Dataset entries
- - - -
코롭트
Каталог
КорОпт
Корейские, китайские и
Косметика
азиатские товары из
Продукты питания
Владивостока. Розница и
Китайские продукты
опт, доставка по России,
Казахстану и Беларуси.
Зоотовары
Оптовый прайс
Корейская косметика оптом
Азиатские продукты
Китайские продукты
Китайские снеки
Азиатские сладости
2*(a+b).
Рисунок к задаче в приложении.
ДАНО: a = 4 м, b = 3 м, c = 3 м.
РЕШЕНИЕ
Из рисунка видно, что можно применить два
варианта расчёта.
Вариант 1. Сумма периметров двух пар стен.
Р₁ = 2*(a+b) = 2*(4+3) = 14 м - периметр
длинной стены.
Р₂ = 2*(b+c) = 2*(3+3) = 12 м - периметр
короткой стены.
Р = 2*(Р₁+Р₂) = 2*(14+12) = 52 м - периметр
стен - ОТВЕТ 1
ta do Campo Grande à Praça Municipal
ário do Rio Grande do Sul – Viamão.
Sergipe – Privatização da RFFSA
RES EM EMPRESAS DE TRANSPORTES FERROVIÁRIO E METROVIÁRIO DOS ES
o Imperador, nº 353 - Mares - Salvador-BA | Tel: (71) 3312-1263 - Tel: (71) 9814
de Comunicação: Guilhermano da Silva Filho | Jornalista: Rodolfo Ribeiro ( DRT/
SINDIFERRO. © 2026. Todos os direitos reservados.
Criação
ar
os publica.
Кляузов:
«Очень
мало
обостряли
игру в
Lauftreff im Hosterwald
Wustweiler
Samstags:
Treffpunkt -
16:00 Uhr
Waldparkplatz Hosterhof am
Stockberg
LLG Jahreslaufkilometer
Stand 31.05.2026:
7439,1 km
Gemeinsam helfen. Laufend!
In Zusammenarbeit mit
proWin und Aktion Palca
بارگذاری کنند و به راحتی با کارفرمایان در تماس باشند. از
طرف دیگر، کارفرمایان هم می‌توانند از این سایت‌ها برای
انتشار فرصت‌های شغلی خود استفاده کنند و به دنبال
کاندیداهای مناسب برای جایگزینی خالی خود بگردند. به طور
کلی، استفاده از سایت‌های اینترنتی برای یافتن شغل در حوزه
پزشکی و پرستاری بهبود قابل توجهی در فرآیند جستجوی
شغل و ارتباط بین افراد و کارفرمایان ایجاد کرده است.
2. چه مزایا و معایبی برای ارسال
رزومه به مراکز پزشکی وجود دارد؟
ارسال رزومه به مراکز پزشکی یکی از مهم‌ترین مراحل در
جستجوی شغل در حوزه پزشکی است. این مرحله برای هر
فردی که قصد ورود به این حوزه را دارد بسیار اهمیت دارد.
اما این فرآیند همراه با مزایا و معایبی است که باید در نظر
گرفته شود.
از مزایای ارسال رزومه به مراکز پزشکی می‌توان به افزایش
- - - -
Every one of the records is to be copied word for word.

**RESPONSE:**
코롭트
Каталог
КорОпт
Корейские, китайские и
Косметика
азиатские товары из
Продукты питания
Владивостока. Розница и
Китайские продукты
опт, доставка по России,
Казахстану и Беларуси.
Зоотовары
Оптовый прайс
Корейская косметика оптом
Азиатские продукты
Китайские продукты
Китайские снеки
Азиатские сладости
2*(a+b).
Рисунок к задаче в приложении.
ДАНО: a = 4 м, b = 3 м, c = 3 м.
РЕШЕНИЕ
Из рисунка видно, что можно применить два
варианта расчёта.
Вариант 1. Сумма периметров двух пар стен.
Р₁ = 2*(a+b) = 2*(4+3) = 14 м - периметр
длинной стены.
Р₂ = 2*(b+c) = 2*(3+3) = 12 м - периметр
короткой стены.
Р = 2*(Р₁+Р₂) = 2*(14+12) = 52 м - периметр
стен - ОТВЕТ 1
ta do Campo Grande à Praça Municipal
ário do Rio Grande do Sul – Viamão.
Sergipe – Privatização da RFFSA
RES EM EMPRESAS DE TRANSPORTES FERROVIÁRIO E METROVIÁRIO DOS ES
o Imperador, nº 353 - Mares - Salvador-BA | Tel: (71) 3312-1263 - Tel: (71) 9814
de Comunicação: Guilhermano da Silva Filho | Jornalista: Rodolfo Ribeiro ( DRT/
SINDIFERRO. © 2026. Todos os direitos reservados.
Criação
ar
os publica.
Кляузов:
«Очень
мало
обостряли
игру в
Lauftreff im Hosterwald
Wustweiler
Samstags:
Treffpunkt -
16:00 Uhr
Waldparkplatz Hosterhof am
Stockberg
LLG Jahreslaufkilometer
Stand 31.05.2026:
7439,1 km
Gemeinsam helfen. Laufend!
In Zusammenarbeit mit
proWin und Aktion Palca
بارگذاری کنند و به راحتی با کارفرمایان در تماس باشند. از
طرف دیگر، کارفرمایان هم می‌توانند از این سایت‌ها برای
انتشار فرصت‌های شغلی خود استفاده کنند و به دنبال
کاندیداهای مناسب برای جایگزینی خالی خود بگردند. به طور
کلی، استفاده از سایت‌های اینترنتی برای یافتن شغل در حوزه
پزشکی و پرستاری بهبود قابل توجهی در فرآیند جستجوی
شغل و ارتباط بین افراد و کارفرمایان ایجاد کرده است.
2. چه مزایا و معایبی برای ارسال
رزومه به مراکز پزشکی وجود دارد؟
ارسال رزومه به مراکز پزشکی یکی از مهم‌ترین مراحل در
جستجوی شغل در حوزه پزشکی است. این مرحله برای هر
فردی که قصد ورود به این حوزه را دارد بسیار اهمیت دارد.
اما این فرآیند همراه با مزایا و معایبی است که باید در نظر
گرفته شود.
از مزایای ارسال رزومه به مراکز پزشکی می‌توان به افزایش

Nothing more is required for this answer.